O cacique do povo Manoki, Manoel Kanunxi, ficou muito agradecido de poder conhecer os parentes do Amazonas e de “poder participar desse seminário que nos permitiu ver os desafios que os parentes enfrentam aqui. E nós gostaríamos de poder fazer uma troca de experiências com os parentes Katukina sobre o nosso trabalho com a apicultura”.
“Essa experiência é sempre positiva. Essa troca de realidades, desafios e oportunidades enriquece. Xavante e Manoki puderam observar as experiências dos povos da Amazônia. E o desafio é esse, pensar o território, a gestão, o manejo da biodiversidade, pensar em novas parcerias, em projetos que visem a sustentabilidade dos territórios”, analisou Artema Lima, coordenadora do Programa Mato Grosso da OPAN.
Lançamentos de planos de gestão
Ao final do seminário, foram realizados os lançamentos dos planos de gestão territorial dos povos Apurinã e Jamamadi. Para Zé Bajaga Apurinã, coordenador da Focimp, “o plano de gestão da Terra Indígena Caititu é muito importante para o povo Apurinã porque nos fez refletir de que maneira nós queremos gerir o nosso território. Agora nós estamos visando a implementação desse plano e vamos precisar do apoio dos parceiros”.
Os Jamamadi estavam extremamente felizes ao apresentar o plano de gestão. Para Magno Santos, indigenista da OPAN o povo Jamamadi começou a se empoderar do plano durante o processo de elaboração e muitos dos acordos estipulados já estão sendo cumpridos. “Agora, os Jamamadi estão com muita vontade de buscar a implementação, visando o apoio tanto dos parceiros quanto dos órgãos governamentais para ajudá-los no fortalecimento da gestão territorial”, comentou o indigenista.
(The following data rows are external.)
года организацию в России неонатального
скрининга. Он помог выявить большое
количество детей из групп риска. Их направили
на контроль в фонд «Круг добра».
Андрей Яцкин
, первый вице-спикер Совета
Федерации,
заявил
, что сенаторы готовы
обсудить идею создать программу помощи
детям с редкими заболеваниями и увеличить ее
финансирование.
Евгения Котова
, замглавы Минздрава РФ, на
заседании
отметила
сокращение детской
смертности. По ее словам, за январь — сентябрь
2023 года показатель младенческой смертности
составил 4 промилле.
O seminário encerrou de uma forma festiva por causa do lançamento dos planos de gestão e também com a demanda posta, tanto pelos povos indígenas e extrativistas quanto pelas organizações parceiras e órgãos governamentais, de se trabalhar visando a criação do mosaico de áreas protegidas no Médio Purus.
“Um seminário como esse, realizado aqui na prefeitura de Lábrea, no salão nobre, indica que essas populações deixaram de ser periféricas e ganham espaço para se tornarem proponentes de soluções para as suas sociedades e para os munícipes dessa região. Vemos aqui os povos com seus líderes, cada um apresentando seus êxitos e seus trabalhos, suas formas de defesas dos territórios e dizendo que estão mais felizes, o que é extremamente significativo”, avaliou Ivar Busatto, coordenador geral da OPAN.